Got a bunch of these oxford intros for Christmas. They are put together pretty well and hit the highlights succinctly. Cultural studies seem to have the same theoretical trajectory/moves. The repetition is helping me get my head around them.Ps I keep coming back to cultural studies because I appreciate how they take culture out of 19th century western thought, with its myths of hierarchy and high art, and place it back where it belongs
A good introduction to this field, and lot easier to digest than other books about Ethnomusicology. Short and succinct, it doesn't leave a lot of room for embellishment on the author's part, nor does leave a lot of room for interpretation. Unlike Ethnomusicology, this book is rather objective with a clear goal in describing this unfamiliar field in anthropology and musicology.

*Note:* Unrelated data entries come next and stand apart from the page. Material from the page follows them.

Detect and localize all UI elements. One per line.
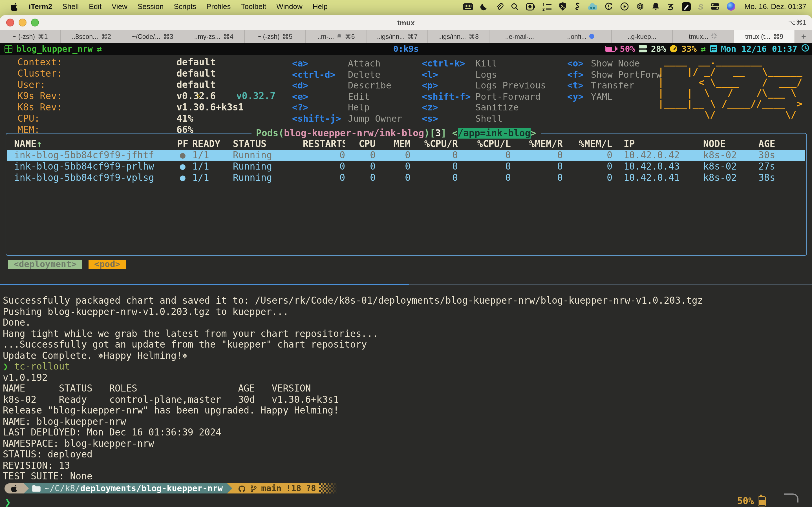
tab-3[interactable]: ~/Code/...⌘3 xyxy=(122,30,184,43)
pod-row[interactable]: ink-blog-5bb84cf9f9-prlhw ● 1/1 Running … xyxy=(6,161,806,172)
tab-13-active[interactable]: tmux (t...⌘9 xyxy=(734,30,795,43)
bell-icon[interactable] xyxy=(652,2,660,11)
menubar-status-area: 12 xyxy=(463,2,806,11)
session-grid-icon xyxy=(4,45,12,53)
tab-7[interactable]: ..igs/inn...⌘7 xyxy=(367,30,428,43)
shell-cursor-chevron: ❯ xyxy=(4,496,11,507)
inactive-pane-border xyxy=(409,284,812,285)
shield-terminal-icon[interactable] xyxy=(559,2,567,11)
powerline-git-segment: main !18 ?8 xyxy=(232,483,319,494)
tab-1[interactable]: ~ (-zsh)⌘1 xyxy=(0,30,61,43)
active-pane-border xyxy=(0,284,409,285)
pen-app-icon[interactable] xyxy=(682,2,691,11)
menu-iterm2[interactable]: iTerm2 xyxy=(24,2,57,11)
k9s-breadcrumbs: <deployment> <pod> xyxy=(8,260,126,269)
zoom-button[interactable] xyxy=(31,18,39,26)
tmux-datetime: Mon 12/16 01:37 xyxy=(721,44,797,54)
menu-help[interactable]: Help xyxy=(308,2,333,11)
scribble-icon[interactable] xyxy=(667,3,674,10)
tmux-session[interactable]: blog_kupper_nrw ⇄ xyxy=(4,44,102,54)
battery-status: 50% xyxy=(737,496,766,506)
keyboard-icon[interactable] xyxy=(463,3,473,10)
traffic-lights xyxy=(6,18,39,26)
prompt-chevron: ❯ xyxy=(3,361,8,372)
minimize-button[interactable] xyxy=(18,18,27,26)
tab-8[interactable]: ..igs/inn...⌘8 xyxy=(428,30,490,43)
close-button[interactable] xyxy=(6,18,14,26)
tab-12[interactable]: tmux... xyxy=(673,30,734,43)
battery-percent: 50% xyxy=(620,44,635,54)
apple-icon xyxy=(11,485,18,492)
tmux-status-bar: blog_kupper_nrw ⇄ 0:k9s 50% 28% 33% ⇄ Mo… xyxy=(0,43,812,55)
k9s-keybinds-col1: <a>Attach <ctrl-d>Delete <d>Describe <e>… xyxy=(292,58,402,124)
git-branch-icon xyxy=(250,485,257,492)
port-forward-dot: ● xyxy=(173,161,192,172)
powerline-prompt: ~/C/k8/deployments/blog-kuepper-nrw main… xyxy=(4,483,338,494)
play-circle-icon[interactable] xyxy=(620,2,629,11)
tab-6[interactable]: ..m-... ⌘6 xyxy=(306,30,367,43)
menu-session[interactable]: Session xyxy=(133,2,169,11)
tab-activity-dot xyxy=(589,34,594,39)
calendar-icon xyxy=(710,45,717,52)
port-forward-dot: ● xyxy=(173,172,192,184)
spotlight-search-icon[interactable] xyxy=(511,3,519,10)
tmux-window-label[interactable]: 0:k9s xyxy=(393,44,419,54)
menu-window[interactable]: Window xyxy=(271,2,308,11)
tab-2[interactable]: ..8scon...⌘2 xyxy=(61,30,122,43)
apple-menu-icon[interactable] xyxy=(6,2,24,11)
tmux-pane-divider[interactable] xyxy=(0,284,812,285)
paperclip-icon[interactable] xyxy=(496,3,504,10)
moon-focus-icon[interactable] xyxy=(480,3,488,10)
powerline-os-segment xyxy=(4,483,24,494)
powerline-fade xyxy=(319,483,338,494)
openai-icon[interactable] xyxy=(636,2,645,11)
menu-edit[interactable]: Edit xyxy=(84,2,107,11)
battery-vertical-icon xyxy=(758,496,766,506)
powerline-dir-segment: ~/C/k8/deployments/blog-kuepper-nrw xyxy=(29,483,227,494)
tab-11[interactable]: ..g-kuep... xyxy=(612,30,673,43)
tmux-status-right: 50% 28% 33% ⇄ Mon 12/16 01:37 xyxy=(605,44,809,54)
pod-row-selected[interactable]: ink-blog-5bb84cf9f9-jfhtf ● 1/1 Running … xyxy=(7,150,805,161)
terminal-pane[interactable]: blog_kupper_nrw ⇄ 0:k9s 50% 28% 33% ⇄ Mo… xyxy=(0,43,812,507)
powerline-separator xyxy=(24,483,29,494)
upgrade-bolt-icon: ⚡ xyxy=(196,91,236,102)
control-center-icon[interactable] xyxy=(711,3,719,10)
tab-10[interactable]: ..onfi... xyxy=(550,30,612,43)
pod-row[interactable]: ink-blog-5bb84cf9f9-vplsg ● 1/1 Running … xyxy=(6,172,806,184)
cpu-percent: 33% xyxy=(681,44,697,54)
siri-icon[interactable] xyxy=(727,2,735,11)
crumb-pod[interactable]: <pod> xyxy=(89,260,126,269)
memory-percent: 28% xyxy=(651,44,666,54)
crumb-deployment[interactable]: <deployment> xyxy=(8,260,82,269)
tab-9[interactable]: ..e-mail-... xyxy=(490,30,551,43)
menu-profiles[interactable]: Profiles xyxy=(201,2,236,11)
pods-table-header: NAME↑ PF READY STATUS RESTARTS CPU MEM %… xyxy=(6,138,806,150)
powerline-separator xyxy=(227,483,232,494)
active-filter-badge: /app=ink-blog xyxy=(458,128,530,138)
shared-cloud-icon[interactable] xyxy=(588,3,597,10)
menu-view[interactable]: View xyxy=(107,2,133,11)
macos-menubar: iTerm2 Shell Edit View Session Scripts P… xyxy=(0,0,812,13)
menu-toolbelt[interactable]: Toolbelt xyxy=(236,2,271,11)
hook-icon[interactable] xyxy=(574,2,580,11)
memory-icon xyxy=(639,45,647,52)
tab-5[interactable]: ~ (-zsh)⌘5 xyxy=(245,30,306,43)
ordered-list-icon[interactable]: 12 xyxy=(543,3,552,10)
new-tab-button[interactable]: + xyxy=(795,30,812,43)
update-alert-icon[interactable] xyxy=(605,2,613,11)
menubar-clock[interactable]: Mo. 16. Dez. 01:37 xyxy=(744,2,806,11)
entered-command: tc-rollout xyxy=(14,361,70,372)
s-app-icon[interactable]: S xyxy=(698,2,703,11)
session-refresh-icon: ⇄ xyxy=(97,44,102,54)
menu-scripts[interactable]: Scripts xyxy=(168,2,201,11)
rounded-corner-indicator xyxy=(784,494,799,503)
sync-icon: ⇄ xyxy=(701,44,706,54)
octocat-icon xyxy=(238,485,246,492)
pods-table-title: Pods(blog-kuepper-nrw/ink-blog)[3] </app… xyxy=(252,128,541,138)
tab-bell-icon xyxy=(337,33,342,40)
window-titlebar[interactable]: tmux ⌥⌘1 xyxy=(0,15,812,30)
screen-recorder-icon[interactable] xyxy=(526,3,535,10)
svg-text:1: 1 xyxy=(543,3,545,7)
tab-4[interactable]: ..my-zs...⌘4 xyxy=(184,30,245,43)
menu-shell[interactable]: Shell xyxy=(57,2,84,11)
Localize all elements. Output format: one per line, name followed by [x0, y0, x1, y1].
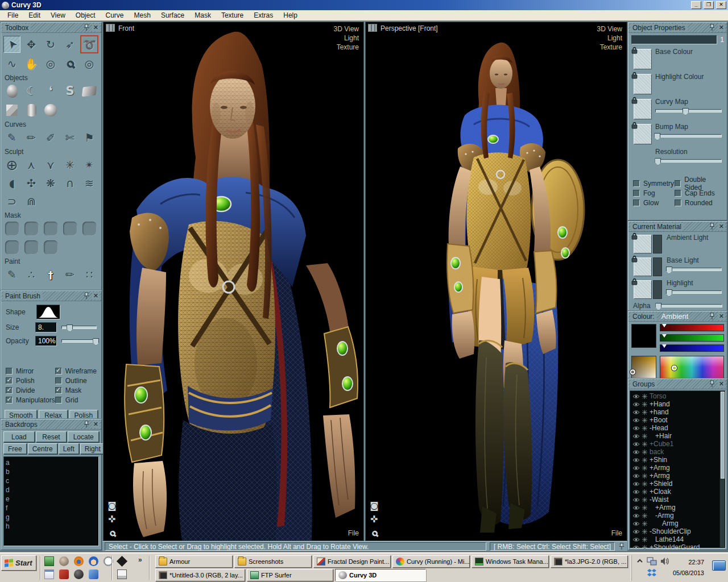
brush-option-checkbox[interactable]: Wireframe: [55, 366, 97, 376]
brush-option-checkbox[interactable]: Mask: [55, 385, 97, 395]
group-star-icon[interactable]: [642, 410, 647, 415]
mask-slot[interactable]: [42, 220, 59, 237]
brush-option-checkbox[interactable]: Mirror: [6, 366, 55, 376]
property-slider[interactable]: [655, 134, 722, 138]
size-slider[interactable]: [61, 326, 97, 329]
pin-icon[interactable]: [83, 24, 90, 31]
paint-brush2-tool[interactable]: ✏: [61, 266, 78, 283]
group-row[interactable]: +Hair: [630, 432, 725, 440]
visibility-eye-icon[interactable]: [632, 418, 640, 423]
curve-scissors-tool[interactable]: ✄: [61, 129, 78, 146]
property-swatch[interactable]: [631, 97, 652, 119]
group-row[interactable]: +Armg: [630, 504, 725, 512]
start-button[interactable]: Start: [1, 555, 36, 571]
group-star-icon[interactable]: [642, 521, 647, 526]
lasso-tool[interactable]: ➰: [81, 36, 98, 53]
visibility-eye-icon[interactable]: [632, 529, 640, 534]
arc-tool[interactable]: ⊃: [3, 193, 20, 210]
mask-slot[interactable]: [61, 220, 78, 237]
menu-item[interactable]: Help: [278, 10, 303, 20]
rotate-tool[interactable]: ↻: [42, 36, 59, 53]
visibility-eye-icon[interactable]: [632, 489, 640, 494]
group-row[interactable]: +hand: [630, 408, 725, 416]
current-colour-swatch[interactable]: [631, 324, 656, 348]
slider-thumb[interactable]: [682, 108, 689, 115]
backdrop-slot[interactable]: c: [6, 476, 97, 485]
group-star-icon[interactable]: [642, 402, 647, 407]
close-icon[interactable]: ✕: [718, 223, 725, 230]
viewport-mode-toggle[interactable]: Texture: [597, 43, 622, 52]
scale-tool[interactable]: ➶: [61, 36, 78, 53]
picker-marker[interactable]: [630, 369, 635, 375]
group-star-icon[interactable]: [642, 545, 647, 550]
inkscape-icon[interactable]: [117, 556, 127, 567]
group-row[interactable]: Torso: [630, 392, 725, 400]
size-value-field[interactable]: 8.: [35, 322, 57, 332]
property-swatch[interactable]: [631, 122, 652, 144]
blob-sculpt-tool[interactable]: ◖: [3, 174, 20, 192]
dome-tool[interactable]: ∩: [61, 174, 78, 192]
group-row[interactable]: -Armg: [630, 512, 725, 519]
backdrop-button[interactable]: Free: [3, 443, 27, 454]
taskbar-button[interactable]: Armour: [155, 555, 233, 568]
center-tool[interactable]: ◎: [81, 55, 98, 72]
group-star-icon[interactable]: [642, 418, 647, 423]
backdrop-slot[interactable]: f: [6, 504, 97, 513]
paint-spray-tool[interactable]: ∴: [23, 266, 40, 283]
paint-brush-header[interactable]: Paint Brush ✕: [1, 291, 101, 301]
pin-icon[interactable]: [709, 24, 715, 31]
scrollbar-thumb[interactable]: [721, 392, 725, 479]
group-star-icon[interactable]: [642, 434, 647, 439]
orbit-icon[interactable]: ◙: [106, 500, 118, 512]
property-slider[interactable]: [655, 159, 722, 163]
slider-thumb[interactable]: [655, 158, 661, 165]
group-star-icon[interactable]: [642, 458, 647, 463]
menu-item[interactable]: View: [46, 10, 71, 20]
volume-icon[interactable]: [660, 557, 669, 566]
title-bar[interactable]: Curvy 3D _ ❐ ✕: [0, 0, 728, 10]
visibility-eye-icon[interactable]: [632, 545, 640, 550]
backdrop-slot[interactable]: h: [6, 522, 97, 531]
taskbar-button[interactable]: Windows Task Mana...: [471, 555, 549, 568]
sprout-primitive[interactable]: ❛: [42, 82, 59, 99]
group-star-icon[interactable]: [642, 426, 647, 431]
menu-item[interactable]: Mask: [189, 10, 216, 20]
visibility-eye-icon[interactable]: [632, 434, 640, 439]
backdrop-button[interactable]: Reset: [36, 431, 67, 442]
swirl-tool[interactable]: ❋: [42, 174, 59, 192]
dark-swatch[interactable]: [653, 235, 662, 253]
dark-swatch[interactable]: [653, 257, 662, 276]
quick-launch-overflow-chevron[interactable]: »: [138, 556, 142, 564]
restore-button[interactable]: ❐: [704, 1, 714, 9]
curve-knife-tool[interactable]: ✐: [42, 129, 59, 146]
slider-thumb[interactable]: [93, 338, 99, 346]
menu-item[interactable]: File: [2, 10, 23, 20]
close-icon[interactable]: ✕: [718, 24, 725, 31]
group-star-icon[interactable]: [642, 497, 647, 502]
material-swatch[interactable]: [631, 255, 663, 277]
channel-marker[interactable]: [662, 324, 667, 327]
menu-item[interactable]: Object: [71, 10, 101, 20]
menu-item[interactable]: Texture: [216, 10, 249, 20]
property-swatch[interactable]: [631, 72, 652, 94]
group-star-icon[interactable]: [642, 481, 647, 487]
kdiff3-icon[interactable]: [117, 569, 127, 579]
material-swatch[interactable]: [631, 278, 663, 300]
backdrop-slot[interactable]: e: [6, 494, 97, 504]
zoom-icon[interactable]: ϙ: [106, 527, 118, 539]
move-tool[interactable]: ✥: [23, 36, 40, 53]
brush-option-checkbox[interactable]: Outline: [55, 376, 97, 385]
pan-icon[interactable]: ✜: [368, 513, 380, 526]
backdrop-button[interactable]: Locate: [68, 431, 99, 442]
green-channel-slider[interactable]: [660, 334, 724, 342]
viewport-perspective[interactable]: Perspective [Front] 3D ViewLightTexture …: [365, 22, 627, 541]
menu-item[interactable]: Curve: [101, 10, 129, 20]
minimize-button[interactable]: _: [691, 1, 701, 9]
viewport-mode-toggle[interactable]: Texture: [334, 43, 359, 52]
visibility-eye-icon[interactable]: [632, 402, 640, 407]
picker-marker[interactable]: [672, 365, 677, 371]
group-row[interactable]: +Shield: [630, 480, 725, 488]
dropbox-icon[interactable]: [647, 568, 656, 577]
group-star-icon[interactable]: [642, 489, 647, 494]
close-icon[interactable]: ✕: [92, 24, 100, 31]
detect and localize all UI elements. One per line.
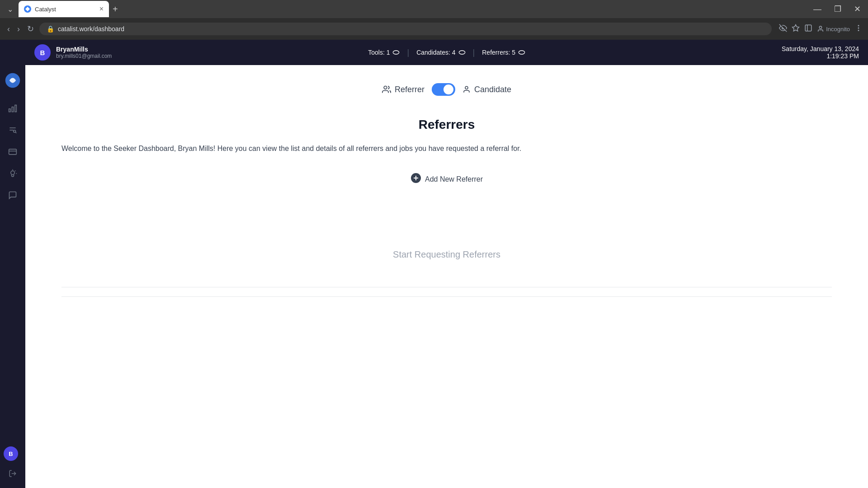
incognito-label: Incognito: [826, 26, 850, 33]
tab-bar: ⌄ Catalyst × + — ❐ ✕: [0, 0, 868, 18]
svg-point-9: [459, 51, 465, 54]
user-email: bry.mills01@gmail.com: [56, 53, 112, 59]
content-inner: Referrer Candidate Referrers: [25, 65, 868, 324]
referrers-label: Referrers: 5: [482, 49, 515, 56]
eye-off-icon[interactable]: [779, 24, 787, 34]
add-new-referrer-label: Add New Referrer: [425, 175, 483, 183]
svg-rect-13: [12, 107, 13, 112]
svg-point-6: [858, 28, 859, 28]
referrer-candidate-toggle[interactable]: [432, 83, 455, 96]
catalyst-logo: [5, 72, 21, 89]
referrers-stat: Referrers: 5: [482, 49, 525, 56]
close-button[interactable]: ✕: [850, 2, 864, 16]
new-tab-button[interactable]: +: [113, 4, 118, 14]
app-header: B BryanMills bry.mills01@gmail.com Tools…: [25, 40, 868, 65]
date-text: Saturday, January 13, 2024: [782, 45, 859, 52]
avatar: B: [34, 44, 51, 61]
candidate-toggle-label: Candidate: [462, 85, 511, 94]
header-datetime: Saturday, January 13, 2024 1:19:23 PM: [782, 45, 859, 60]
svg-line-23: [15, 171, 15, 171]
candidates-label: Candidates: 4: [416, 49, 455, 56]
stat-separator-2: |: [473, 48, 475, 57]
svg-point-5: [858, 25, 859, 26]
svg-point-4: [820, 26, 822, 28]
svg-point-17: [14, 130, 16, 132]
user-info: BryanMills bry.mills01@gmail.com: [56, 46, 112, 59]
forward-button[interactable]: ›: [15, 23, 22, 36]
add-new-referrer-button[interactable]: Add New Referrer: [61, 173, 832, 186]
sidebar-item-cards[interactable]: [4, 143, 22, 161]
svg-point-21: [11, 171, 14, 174]
referrer-toggle-label: Referrer: [382, 85, 425, 94]
toggle-slider: [432, 83, 455, 96]
tools-stat: Tools: 1: [368, 49, 400, 56]
empty-state-text: Start Requesting Referrers: [393, 249, 500, 260]
tab-title: Catalyst: [35, 6, 96, 13]
minimize-button[interactable]: —: [810, 3, 825, 16]
toggle-row: Referrer Candidate: [61, 83, 832, 96]
lock-icon: 🔒: [47, 25, 54, 33]
sidebar-item-messages[interactable]: [4, 186, 22, 204]
tab-switcher[interactable]: ⌄: [4, 3, 17, 15]
svg-point-27: [465, 86, 468, 89]
main-area: Referrer Candidate Referrers: [25, 65, 868, 488]
svg-rect-12: [15, 105, 16, 112]
main-content: Referrer Candidate Referrers: [25, 65, 868, 488]
tab-favicon: [24, 5, 31, 13]
browser-action-buttons: Incognito: [779, 24, 863, 34]
browser-menu-button[interactable]: [854, 24, 863, 34]
svg-marker-1: [793, 25, 799, 31]
tools-icon: [392, 49, 400, 56]
tools-label: Tools: 1: [368, 49, 390, 56]
sidebar-nav: B: [0, 40, 25, 488]
sidebar-user-avatar[interactable]: B: [4, 446, 18, 461]
sidebar-toggle-icon[interactable]: [804, 24, 812, 34]
page-title: Referrers: [61, 117, 832, 132]
sidebar-item-tools[interactable]: [4, 121, 22, 139]
empty-state: Start Requesting Referrers: [61, 222, 832, 287]
star-icon[interactable]: [792, 24, 800, 34]
svg-rect-19: [9, 149, 17, 155]
candidate-icon: [462, 85, 471, 94]
svg-point-8: [393, 51, 399, 54]
svg-point-26: [384, 86, 387, 89]
username: BryanMills: [56, 46, 112, 53]
svg-rect-2: [805, 25, 811, 31]
profile-button[interactable]: Incognito: [817, 25, 850, 33]
sidebar-item-ideas[interactable]: [4, 164, 22, 183]
divider-2: [61, 296, 832, 297]
candidates-icon: [458, 49, 466, 56]
tab-close-button[interactable]: ×: [99, 5, 104, 13]
header-stats: Tools: 1 | Candidates: 4 | Referrers: 5: [368, 48, 525, 57]
add-circle-icon: [410, 173, 421, 186]
header-user: B BryanMills bry.mills01@gmail.com: [34, 44, 112, 61]
referrers-icon: [518, 49, 525, 56]
referrer-icon: [382, 85, 391, 94]
logout-button[interactable]: [4, 465, 22, 483]
svg-point-7: [858, 30, 859, 31]
svg-point-10: [519, 51, 524, 54]
svg-rect-14: [9, 109, 10, 112]
app-container: B BryanMills bry.mills01@gmail.com Tools…: [0, 40, 868, 488]
back-button[interactable]: ‹: [5, 23, 12, 36]
browser-chrome: ⌄ Catalyst × + — ❐ ✕ ‹ › ↻ 🔒 catalist.wo…: [0, 0, 868, 40]
divider-1: [61, 287, 832, 287]
url-text: catalist.work/dashboard: [58, 25, 124, 33]
candidates-stat: Candidates: 4: [416, 49, 465, 56]
address-bar: ‹ › ↻ 🔒 catalist.work/dashboard Incognit…: [0, 18, 868, 40]
refresh-button[interactable]: ↻: [25, 22, 36, 36]
window-controls: — ❐ ✕: [810, 2, 864, 16]
maximize-button[interactable]: ❐: [830, 2, 845, 16]
stat-separator-1: |: [407, 48, 409, 57]
sidebar-bottom: B: [4, 446, 22, 483]
active-tab[interactable]: Catalyst ×: [19, 1, 109, 17]
sidebar-item-analytics[interactable]: [4, 99, 22, 117]
time-text: 1:19:23 PM: [782, 52, 859, 60]
page-description: Welcome to the Seeker Dashboard, Bryan M…: [61, 143, 532, 155]
svg-line-18: [15, 132, 16, 133]
url-bar[interactable]: 🔒 catalist.work/dashboard: [39, 23, 772, 35]
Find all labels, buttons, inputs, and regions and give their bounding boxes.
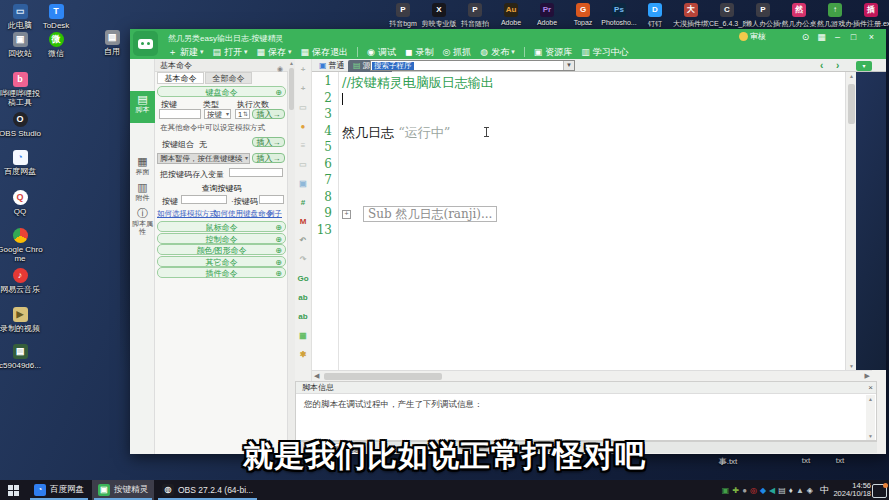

Very good at giving a sense of what ethnomusicologists do, and the range of subjects within the field. I would have liked just a little more detail about one or two of the examples of societies' uses of music, even at the expense of some breadth. But of course that kind of tradeoff is part of the form.
A good, brief overview of the past and current trends in ethnomusicology. Captured many of the intriguing questions brought up by the discipline as well as many of the theories regarding these questions.
This book was so unbelievably fabulous. It challenged my views and made me realise that as big and as daunting the world of western classical music may seem, the rest of the world's music could swallow it a hundred times over. Shoutout to Tim.